De acordo com a entidade, "o Provimento 71/2018, nitidamente, censura a simples manifestação do pensamento político da magistratura ao equivaler a situação com 'dedicação à atividade político-partidária'". Os juízes afirmam, em petição, que a "liberdade de expressão (artigo 5º, IX, da CF), a vida privada (artigo 5º, IV, IX e X da CF) e a veiculação da manifestação do pensamento, informação, expressão, criação e comunicação sob qualquer forma (artigo 220, caput, da CF) não podem ser previamente censuradas por qualquer meio". "Eventuais manifestações políticas e que não implicam, necessariamente, em dedicação político-partidária, são situações distintas, que podem ou não conviver."
"Por essas razões, as raras exceções que possam violar a vedação constitucional devem sofrer o controle no caso concreto, observado seu contexto, não mediante censura prévia", sustentam os juízes.

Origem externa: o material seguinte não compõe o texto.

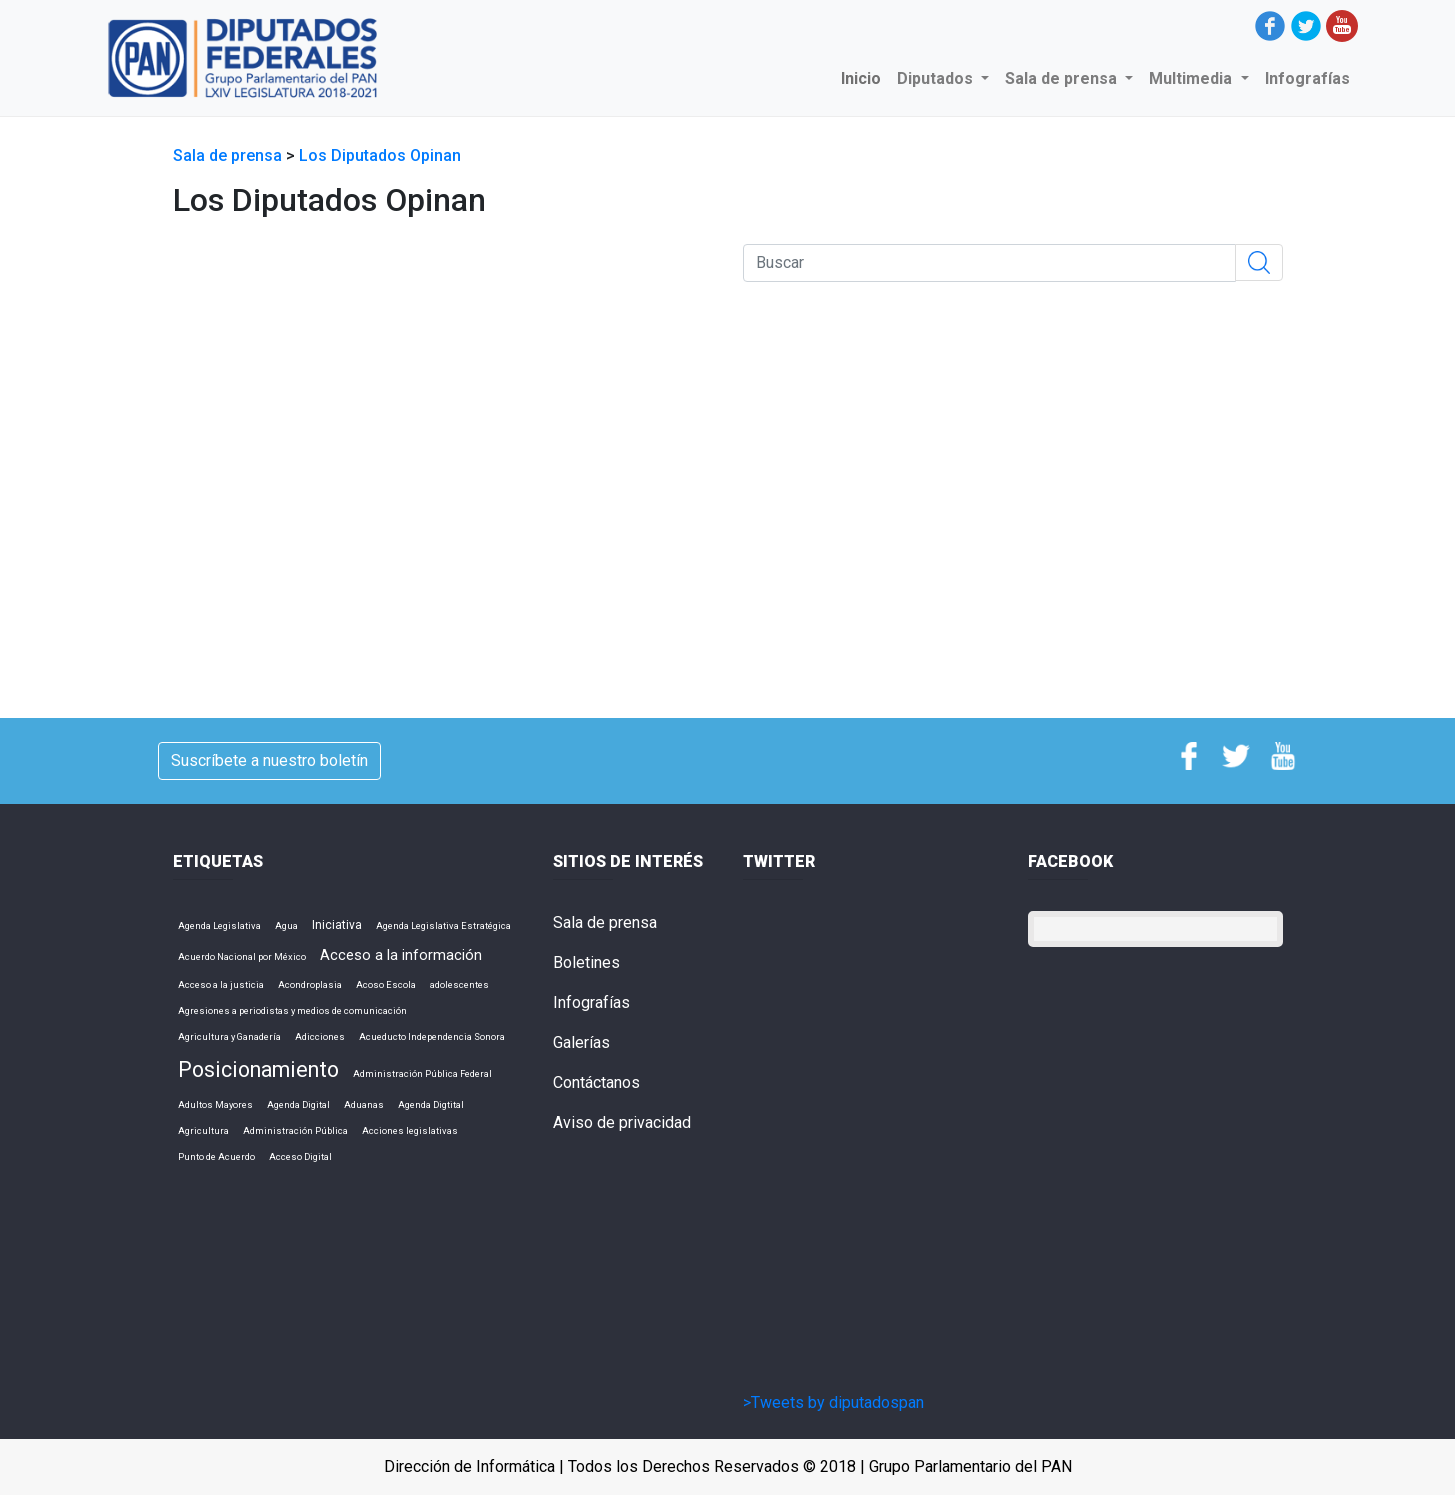  I want to click on Agenda Digital, so click(298, 1104).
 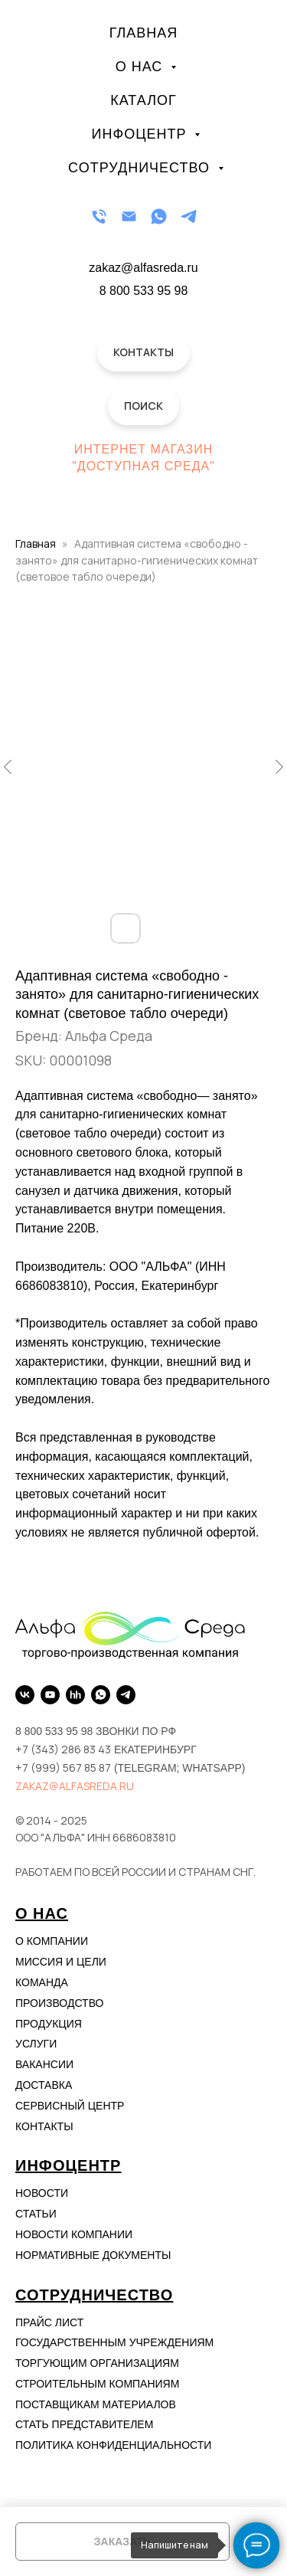 What do you see at coordinates (63, 1749) in the screenshot?
I see `+7 (343) 286 83 43` at bounding box center [63, 1749].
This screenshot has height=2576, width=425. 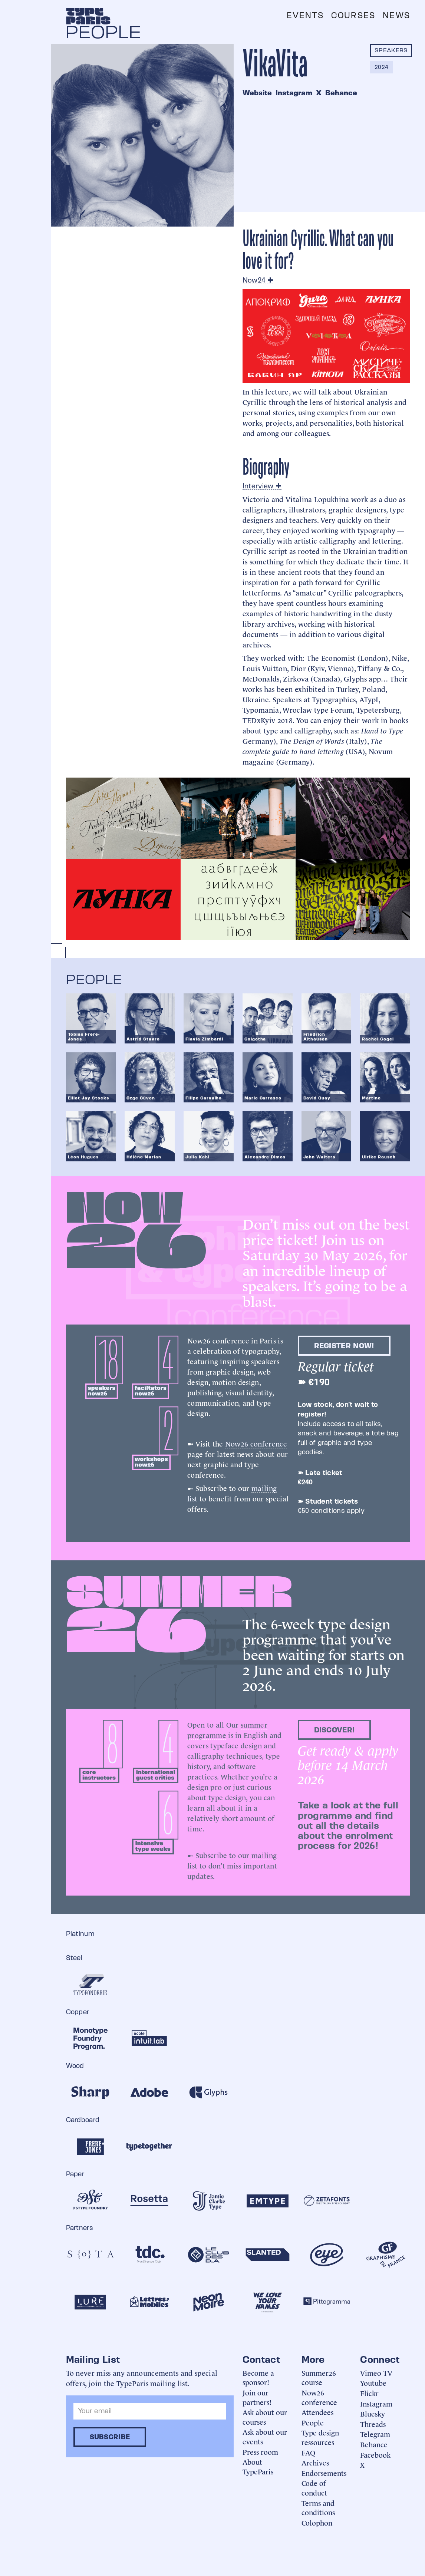 I want to click on Press room, so click(x=260, y=2451).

O Conselho Nacional de Justiça (CNJ) publicou no dia 13 uma regulamentação que trata da proibição de juízes e desembargadores usarem redes sociais, incluindo grupos de WhatsApp, para declarar apoio a políticos e fazer ataques pessoais a candidatos ou partidos com o objetivo de descredenciá-los.
Os magistrados também devem evitar, nos perfis pessoais, "pronunciamentos oficiais sobre casos em que atuaram" e "publicações que possam ser interpretadas como discriminatórias de raça, gênero, condição física, orientação sexual, religiosa e de outros direitos".
O documento, assinado pelo corregedor nacional de Justiça, João Otávio de Noronha, não veda, no entanto, que eles façam críticas públicas a "ideias, ideologias, projetos legislativos, programas de governo ou medidas econômicas".